Production took place over the summer of 1995.

== Release ==
Drylongso premiered at the 1998 Hamptons International Film Festival. It was selected to screen at the 1999 Sundance Film Festival as part of the American Spectrum section. It went on to screen at various film festivals, including the South by Southwest (SXSW) Film Festival in Austin Texas, the Pan-African Film Festival, and the Urbanworld Film Festival. The film was selected as the opening feature at the Film Arts Foundation Film Festival held at the Castro Theatre in San Francisco. In August 1999, the film was shown on The Sundance Channel.

In March 2023, Janus Films gave the film a 4K restoration and a limited theatrical re-release.

==Critical reception==
Marjorie Baumgarten of The Austin Chronicle wrote, "Cauleen Smith has created a movie that is both enmeshed in the 'same-old, same-old' of urban black culture while simultaneously unearthing unique dimensions and insights. Effective and engaging performances, penetrating subject matter, and a simple but thoughtful shooting style make Drylongso a movie that is truly extraordinary." Oliver Jones of Variety said, "Smith gives an understated performance as Pica, a character who has built walls around her emotions so she can cope with the hardships of life. As Tobi, the gangsta wannabe, Barnett gives the film a badly needed comic element. The two women’s scenes together are the most deeply felt parts of the film."

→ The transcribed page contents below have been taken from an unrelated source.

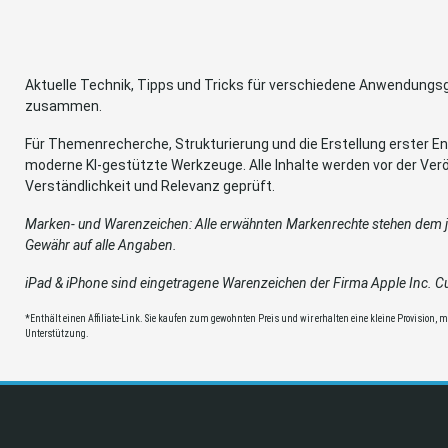
Aktuelle Technik, Tipps und Tricks für verschiedene Anwendung
zusammen.
Für Themenrecherche, Strukturierung und die Erstellung erster Ent
moderne KI-gestützte Werkzeuge. Alle Inhalte werden vor der Verö
Verständlichkeit und Relevanz geprüft.
Marken- und Warenzeichen: Alle erwähnten Markenrechte stehen dem je
Gewähr auf alle Angaben.
iPad & iPhone sind eingetragene Warenzeichen der Firma Apple Inc. Cup
*Enthält einen Affiliate-Link. Sie kaufen zum gewohnten Preis und wir erhalten eine kleine Provision, mit
Unterstützung.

Writing of the film’s re-release, Lisa Kennedy of The New York Times wrote, "It’s not a mystery why this quiet wonder was lost in the Black cinema boom of the 1990s. The movie is rough-hewn as an artistic choice but also out of financial necessity; its D.I.Y. aesthetic mirrors the found scrap Pica uses to make meaningful memorials. But with its themes of Black endangerment (for both males and females) and its nuzzling of many genres (horror, romance, buddy flick), Drylongso returns to us utterly, subtly, chidingly prescient."

Eileen G’Sell of HyperAllergic wrote, "a decade before the Obama presidency, before Oakland’s dramatic gentrification, and more than two decades before national protests against police brutality reached a fever pitch — Drylongso feels at once bygone and terribly prescient." G’sell also noted that the West Oakland captured by Smith "is decidedly not a hotbed of destitution and despair, but rather home to a close-knit working- and middle-class community — a place of candy-colored houses with echoing staircases, sun-splotched sidewalks, and Black-owned bookstores."

== Awards and nominations ==

- Independent Spirit Awards
  - Someone to Watch Award - Cauleen Smith, winner 1999
  - Best Breakthrough Performance - Toby Smith, nominee 1999
- Hamptons International Film Festival
  - Golden Starfish Award for Best American Independent Film - Cauleen Smith, honorable mention 1998
- SXSW Film Festival
  - Silver Armadillo - winner 1999
- Urbanworld Film Festival
  - Grand Jury Prize for Best Feature - Cauleen Smith, winner 1999

== "In the Wake" ==
A number of props created for the film, including a banner titled "In the Wake" which was created by Smith as part of a procession for the film, were displayed at the Whitney Museum of American Art in New York as part of their 2017 Whitney Biennial.